EXTEND PRINCIPAL RESIDENCE EXEMPTION

AFTER OWNER'S DEATH IN SOME CASES

Senate Bill 831 (Substitute S-2)

Sponsor:  Sen. Mike Nofs

House Committee:  Tax Policy

Senate Committee:  Finance

Complete to 9-30-14

A SUMMARY OF SENATE BILL 831 (S-2) AS PASSED BY THE SENATE 6-5-2014

Senate Bill 831 would amend Section 7cc of the General Property Tax Act to allow for the Principal Residence Exemption (PRE) to remain on a home for up to three years after the owner's death if certain conditions are met.  The PRE exempts a homeowner from the local school district's school operating millage, typically 18-mills.  When the property ceases to be a principal residence, the owner must alert the local tax collecting unit to this change within 90 days, and the exemption then expires at the end of the calendar year.  This also applies following the death of the owner and subsequent conveyance.

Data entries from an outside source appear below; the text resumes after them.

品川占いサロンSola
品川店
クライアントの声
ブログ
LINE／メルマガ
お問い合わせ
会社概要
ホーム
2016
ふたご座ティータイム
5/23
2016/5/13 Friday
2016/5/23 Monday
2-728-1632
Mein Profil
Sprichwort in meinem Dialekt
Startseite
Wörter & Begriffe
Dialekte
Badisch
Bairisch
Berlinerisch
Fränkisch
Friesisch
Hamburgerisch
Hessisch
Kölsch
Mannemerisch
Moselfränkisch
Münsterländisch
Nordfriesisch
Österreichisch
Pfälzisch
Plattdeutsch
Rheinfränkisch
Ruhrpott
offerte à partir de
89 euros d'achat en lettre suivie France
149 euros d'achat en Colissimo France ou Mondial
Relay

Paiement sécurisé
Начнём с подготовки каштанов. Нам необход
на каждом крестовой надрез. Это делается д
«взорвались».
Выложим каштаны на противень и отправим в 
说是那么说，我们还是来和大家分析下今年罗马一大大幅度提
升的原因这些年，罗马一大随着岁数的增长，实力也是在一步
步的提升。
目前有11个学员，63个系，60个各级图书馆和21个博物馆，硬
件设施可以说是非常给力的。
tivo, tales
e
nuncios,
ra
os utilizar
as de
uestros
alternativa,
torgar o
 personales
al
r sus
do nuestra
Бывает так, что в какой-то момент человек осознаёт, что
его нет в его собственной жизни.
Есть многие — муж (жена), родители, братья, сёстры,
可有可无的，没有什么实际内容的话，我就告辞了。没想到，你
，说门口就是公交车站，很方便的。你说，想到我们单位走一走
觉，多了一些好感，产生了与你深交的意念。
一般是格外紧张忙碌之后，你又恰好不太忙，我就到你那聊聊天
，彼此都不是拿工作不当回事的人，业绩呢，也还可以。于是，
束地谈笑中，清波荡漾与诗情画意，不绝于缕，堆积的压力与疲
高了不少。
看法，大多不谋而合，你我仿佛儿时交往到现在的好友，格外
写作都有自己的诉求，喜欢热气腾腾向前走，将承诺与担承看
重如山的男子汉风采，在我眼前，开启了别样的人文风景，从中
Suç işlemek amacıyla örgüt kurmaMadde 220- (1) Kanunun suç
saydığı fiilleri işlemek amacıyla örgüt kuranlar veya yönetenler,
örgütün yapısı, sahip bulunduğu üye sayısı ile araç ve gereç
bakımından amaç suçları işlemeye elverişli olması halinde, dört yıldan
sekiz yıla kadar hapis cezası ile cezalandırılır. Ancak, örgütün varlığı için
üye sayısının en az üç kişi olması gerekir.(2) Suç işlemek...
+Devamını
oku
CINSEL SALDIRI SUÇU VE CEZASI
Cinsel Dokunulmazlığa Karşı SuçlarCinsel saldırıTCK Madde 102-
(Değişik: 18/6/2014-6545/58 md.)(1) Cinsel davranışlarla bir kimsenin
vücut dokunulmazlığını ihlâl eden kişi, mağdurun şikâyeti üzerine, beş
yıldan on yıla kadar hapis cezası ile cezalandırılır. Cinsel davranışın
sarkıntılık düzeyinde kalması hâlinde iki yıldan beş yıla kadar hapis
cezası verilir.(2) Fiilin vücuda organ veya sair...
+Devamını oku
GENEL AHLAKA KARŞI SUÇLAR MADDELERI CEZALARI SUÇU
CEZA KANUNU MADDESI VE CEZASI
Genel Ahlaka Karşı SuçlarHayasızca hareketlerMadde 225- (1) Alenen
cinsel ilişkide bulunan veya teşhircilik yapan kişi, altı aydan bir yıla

If the property has been conveyed to the current owner by will or intestate succession by someone related by blood or affinity to the first degree, Senate Bill 831 would allow the new owner to retain the existing PRE for up to three years if the property is for sale, and is not leased nor used for any commercial or business purposes.  The owner will file a conditional rescission form with the local tax collecting unit, as prescribed by the Department of Treasury, in order to retain the exemption.  This PRE would be in addition to an existing PRE on the new owner's own principal residence.

MCL 211.7cc

FISCAL IMPACT:

As written, the bill could increase School Aid Fund (SAF) expenditures by an unknown amount, if local school operating revenues fall below per-pupil guarantees.  The increase in SAF expenditure would depend on the reduction in local school operating revenues, which would be determined by the number of properties affected by the bill, their particular characteristics (mills assessed, taxable value, etc.), and the overall health of the housing market (which could affect the average time it takes to sell a home).

                                                                                                                       

                                                                                                  Fiscal Analyst:   Adam Desrosiers

This analysis was prepared by nonpartisan House staff for use by House members in their deliberations, and does not constitute an official statement of legislative intent.